- [Work task]
Return only the final portion of the entries: the line with "medizinprodukte-azk@diakonie-bgk.de" and every line after it, each one exact.

[Records drawn from a dataset]
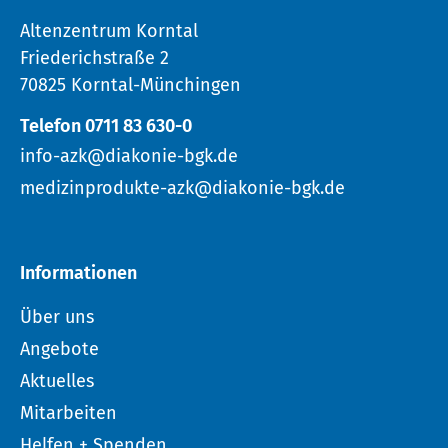
Altenzentrum Korntal
Friederichstraße 2
70825 Korntal-Münchingen
Telefon 0711 83 630-0
info-azk@diakonie-bgk.de
medizinprodukte-azk@diakonie-bgk.de
Informationen
Über uns
Angebote
Aktuelles
Mitarbeiten
Helfen + Spenden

- [Written solution]
medizinprodukte-azk@diakonie-bgk.de
Informationen
Über uns
Angebote
Aktuelles
Mitarbeiten
Helfen + Spenden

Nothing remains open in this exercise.